Douching sucks. It’s uncertain, uncomfortable, and all kinds of inconvenient. While it’s not a necessity when bottoming, douching certainly eases the mind knowing you’ve cleared the runway for a safe landing.
It’s not surprising then that most people prefer to douche before getting their cheeks clapped. A 2014 international survey involving 1,725 participants found that 66% elect to douche before they bottom. And 83% will always or almost always douche. Over 90% use water when rinsing and 31% use saline-based solutions.[1]

A word to the wise: Don’t be doing that last part. Saline-based enemas (common at drugstores) are terrible for the tush. The solution, created to relieve constipation, can dehydrate the rectal tissue, heighten the risk of STIs and cause mucosal irritation, as well as microtears. While douching in general can cause these same symptoms, saline is even worse; like doing a double shot when just one was enough.

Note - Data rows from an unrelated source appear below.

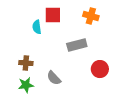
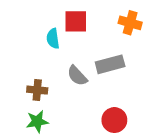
red circle: (100, 69) -> (114, 120), moved
gray semicircle: (54, 78) -> (77, 76), moved

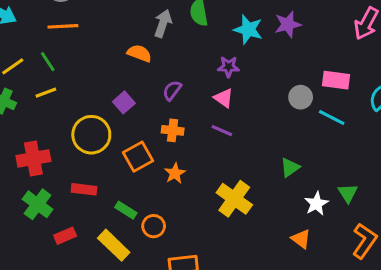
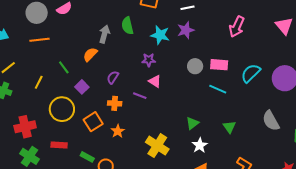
orange semicircle: (139, 53) -> (90, 54), turned -63
green line: (48, 62) -> (64, 67), moved
yellow line: (46, 93) -> (39, 82), moved, turned -40
gray circle: (301, 97) -> (195, 66), moved
pink triangle: (224, 98) -> (155, 81), moved
purple line: (222, 131) -> (140, 96), moved
green triangle: (348, 193) -> (229, 127), moved
white star: (316, 204) -> (200, 145), moved

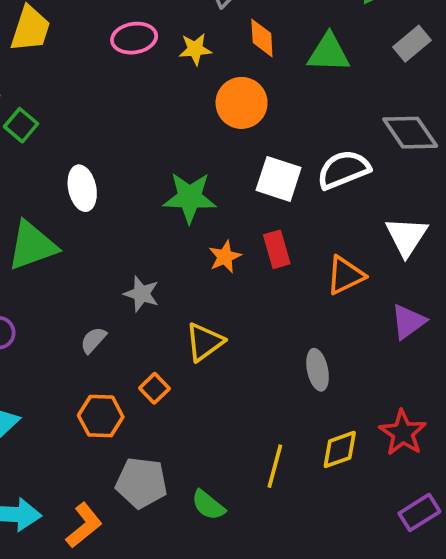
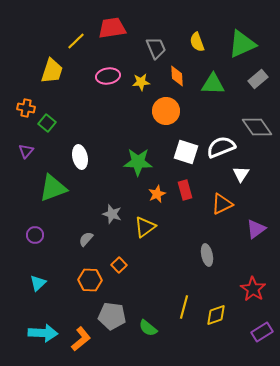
white triangle: (406, 236) -> (241, 174), moved, size x0.7
yellow triangle: (204, 342) -> (145, 227), moved
yellow diamond: (340, 449) -> (216, 315), moved

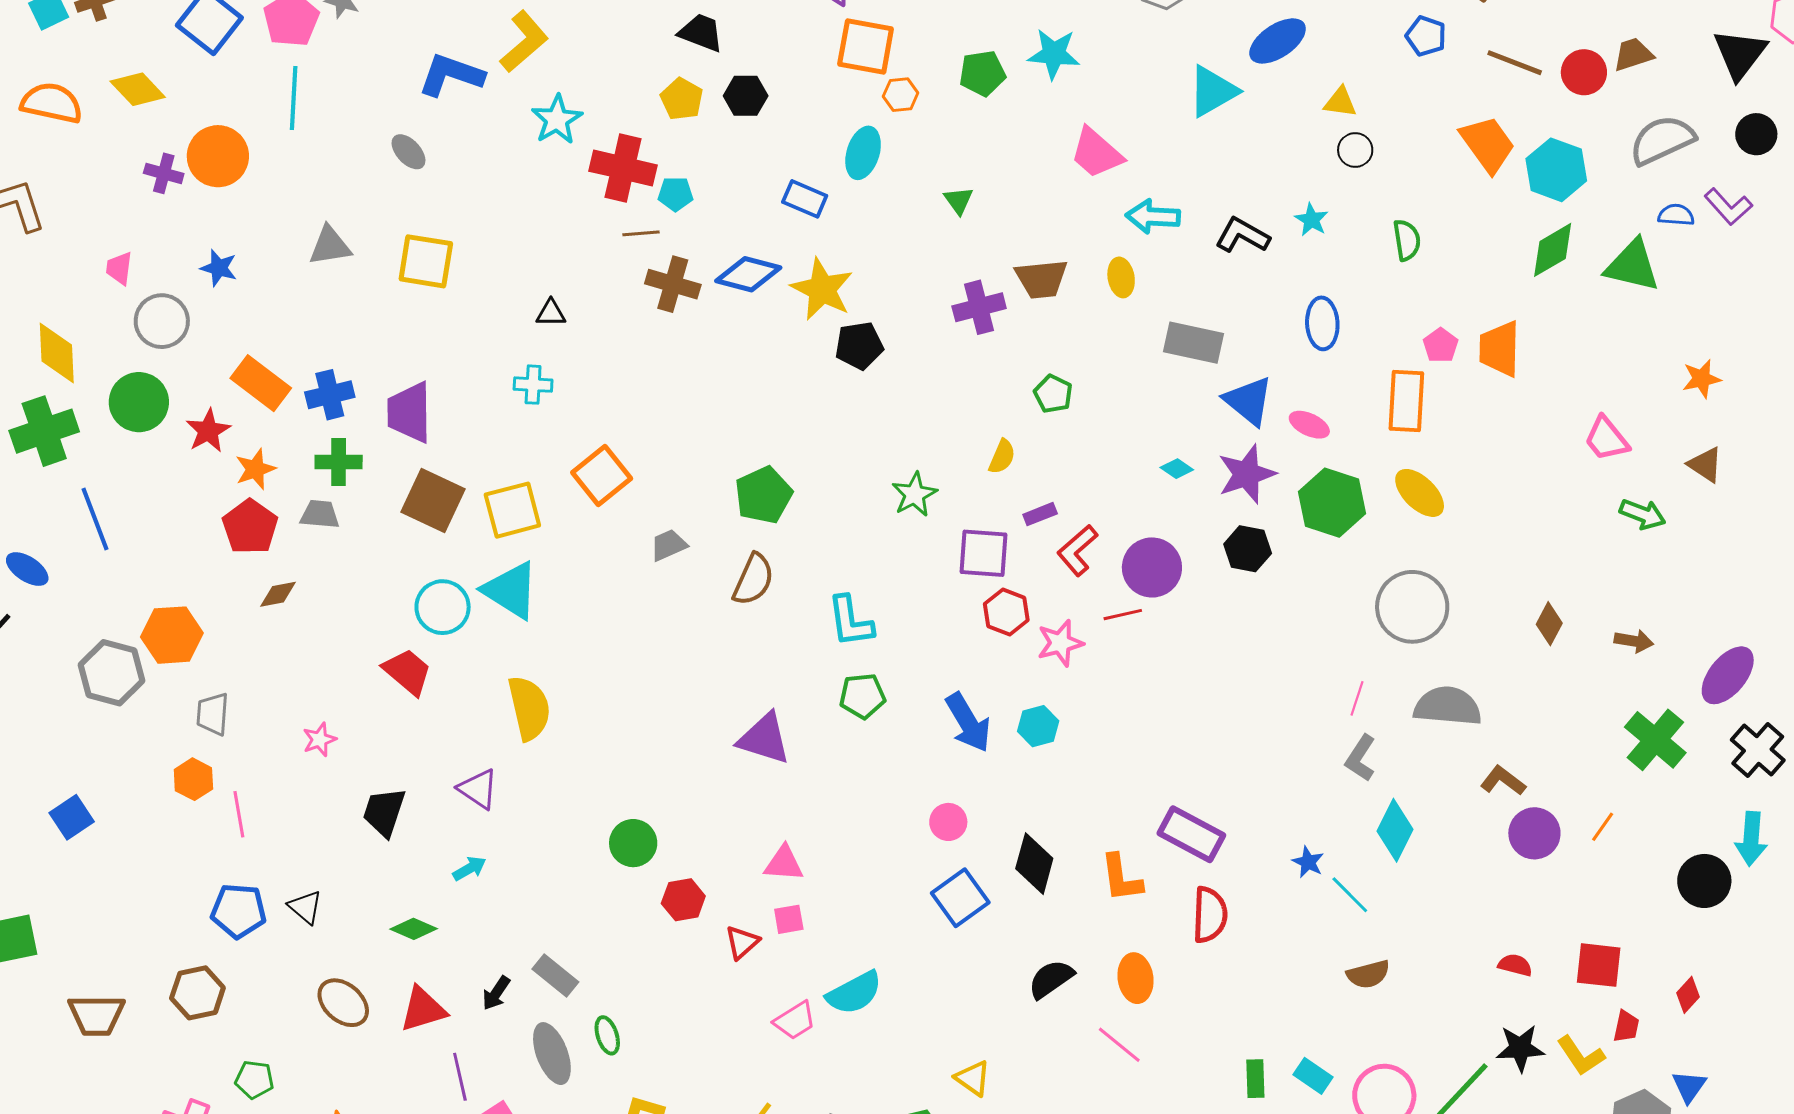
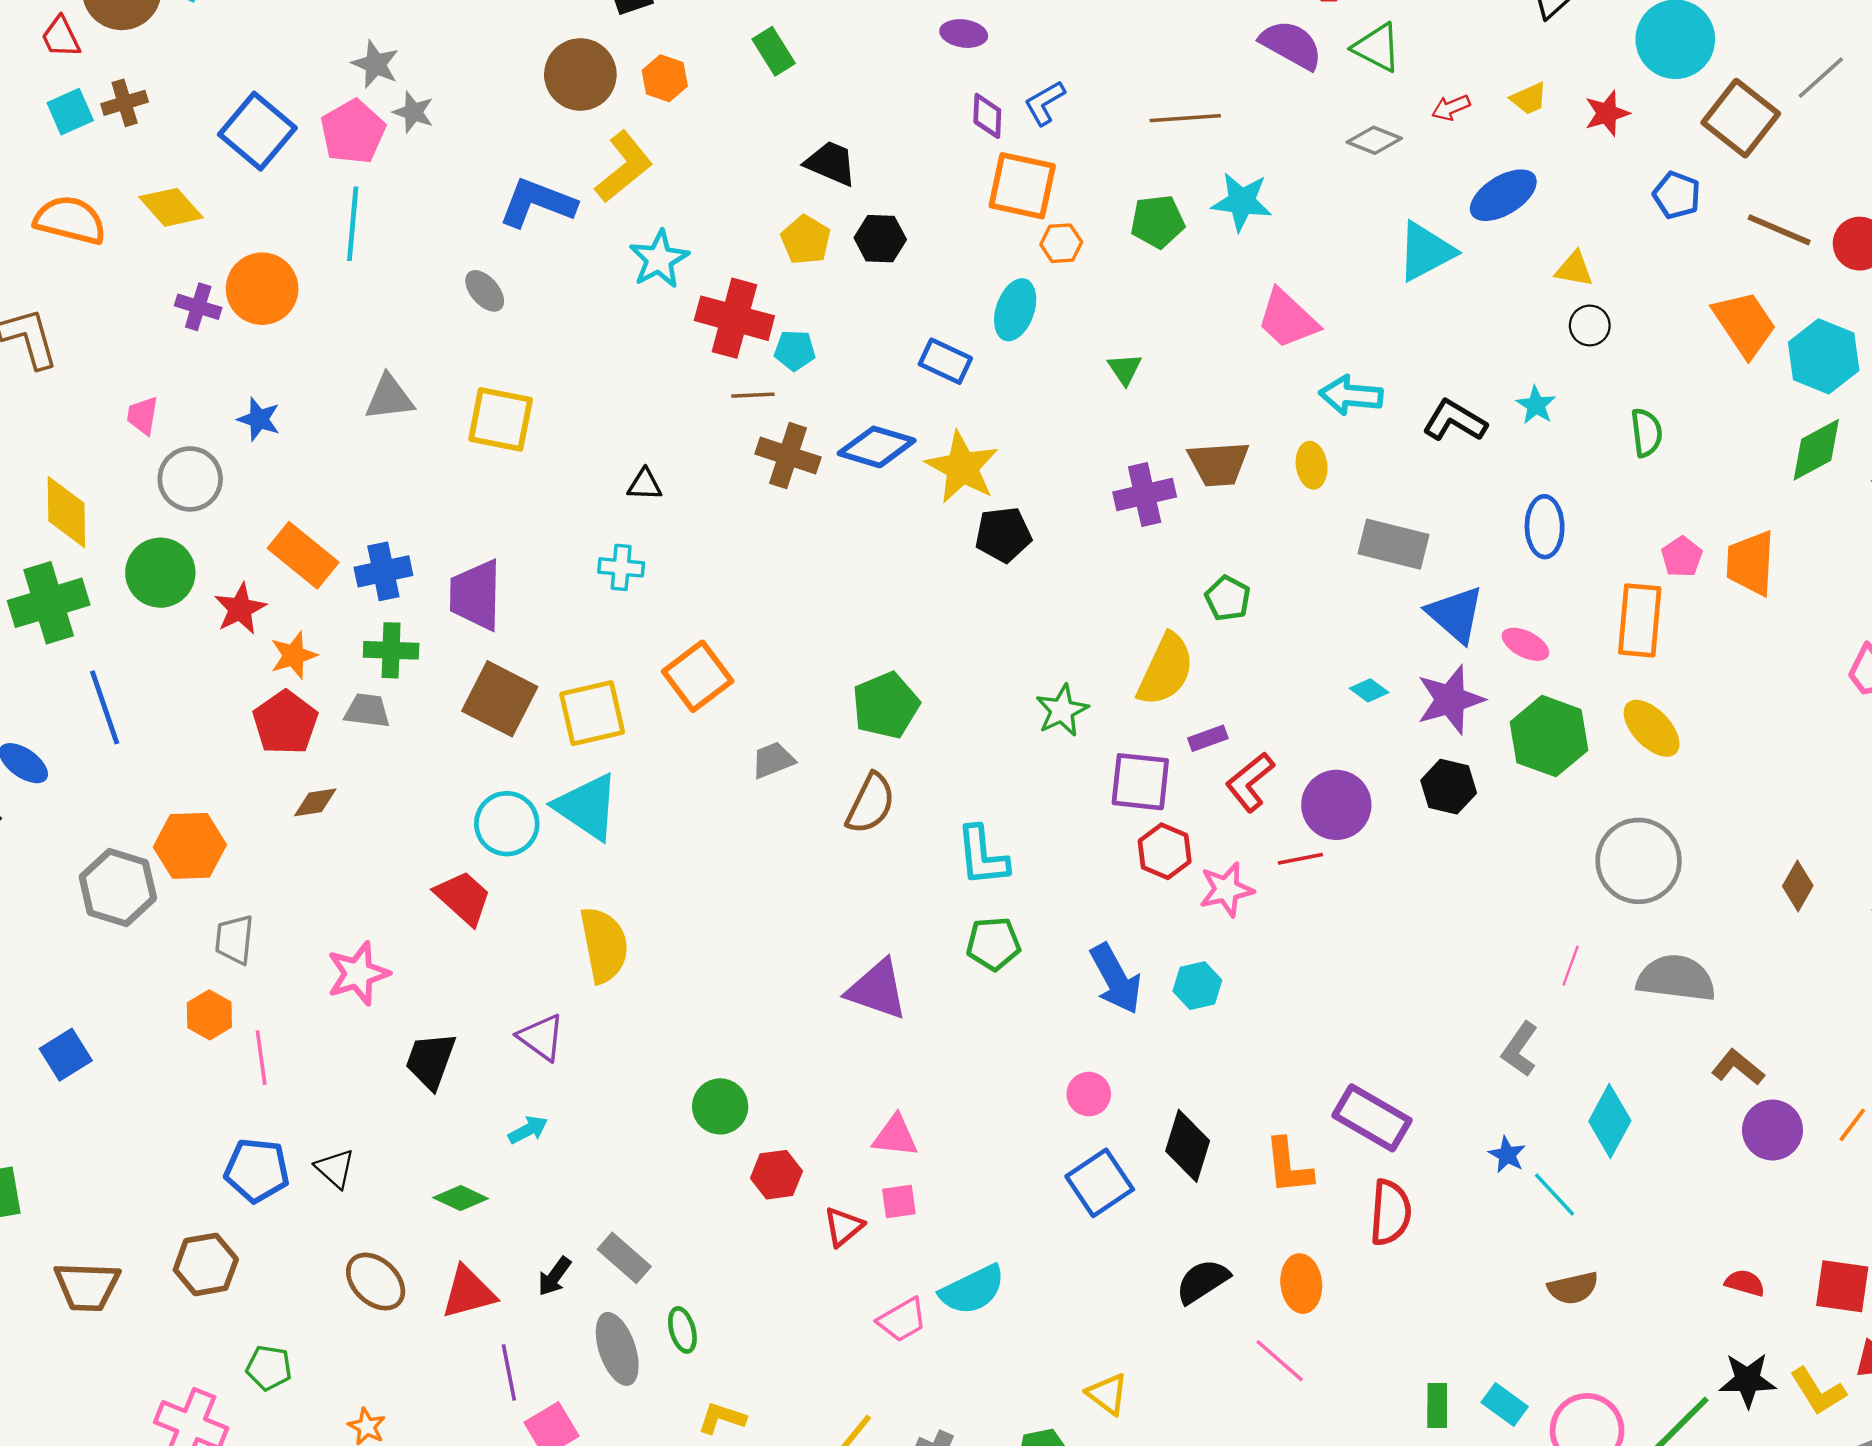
yellow semicircle: (1002, 457) -> (1166, 670), size x1.8
pink star: (319, 740) -> (358, 974), size x1.6
gray L-shape: (1361, 758) -> (1520, 1049), moved

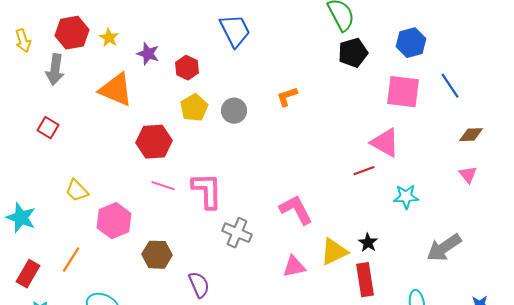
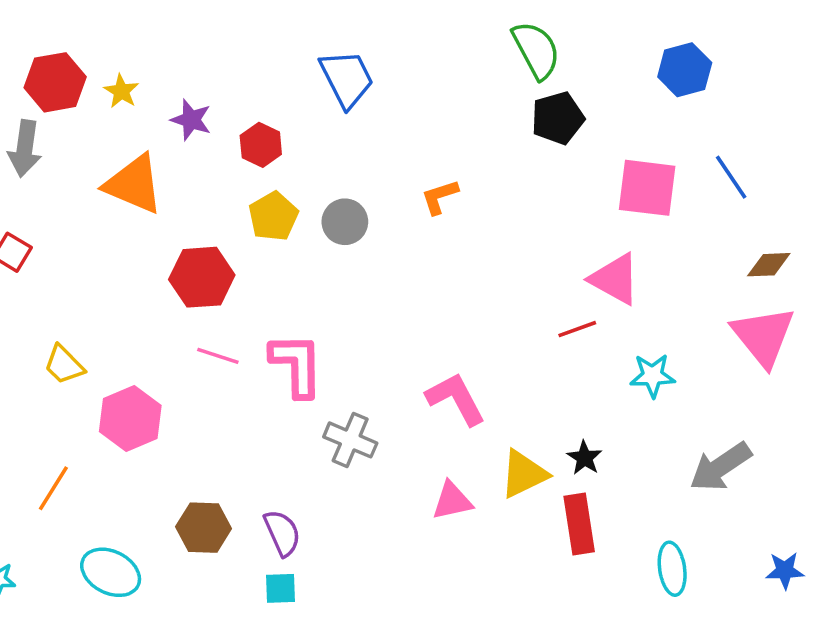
blue hexagon: (411, 43) -> (685, 70), moved
pink triangle: (468, 175) -> (763, 336), size x2.0
brown hexagon: (157, 255) -> (204, 528), moved

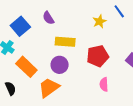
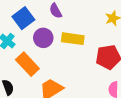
purple circle: (60, 65) -> (43, 38), moved

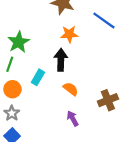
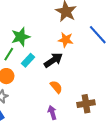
black arrow: (61, 60) -> (53, 60), turned 42
cyan rectangle: (38, 77) -> (28, 60), moved

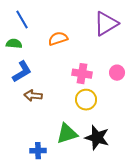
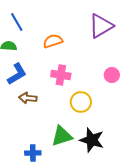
pink cross: (82, 74) -> (61, 75), moved

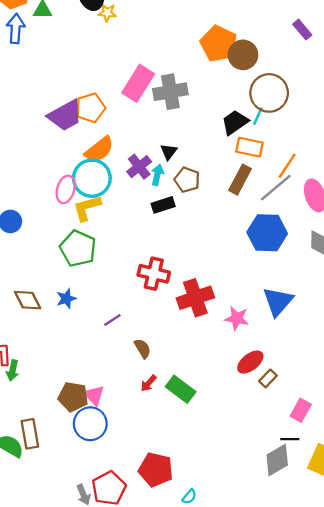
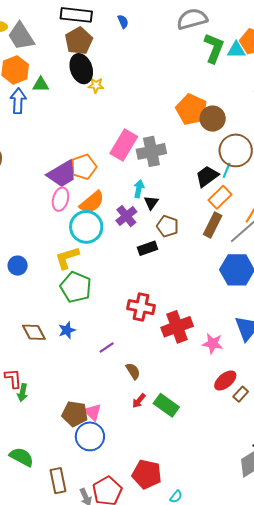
orange rectangle: (249, 147) -> (220, 197), turned -55
cyan arrow: (157, 175) -> (139, 189), moved
pink ellipse: (66, 189) -> (60, 199), moved
yellow L-shape: (87, 208) -> (67, 258), moved
brown rectangle: (30, 434) -> (58, 481), moved

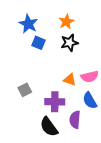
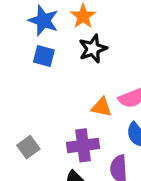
blue star: (28, 24) -> (43, 21), moved
gray square: (25, 90) -> (28, 147), moved

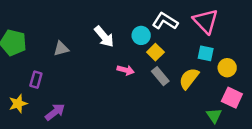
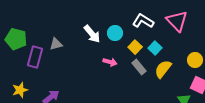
cyan circle: (141, 35) -> (115, 33), moved
cyan square: (206, 53) -> (155, 48), moved, turned 32
purple rectangle: (36, 80) -> (35, 57), moved, size x1.5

So if everyone’s doing it (and doing it wrong) what’s the right way to douche without wrecking your rectum? Let’s break down what douching actually does to your body, why some methods are better than others, and how to keep your prep clean without compromising your health.
The messy truth about douching.
While it’s common and even expected (a San Francisco-based survey found 78% of people preferred it when their partners douched), douching isn’t great for your rectal microbiome and should be done gently and cautiously.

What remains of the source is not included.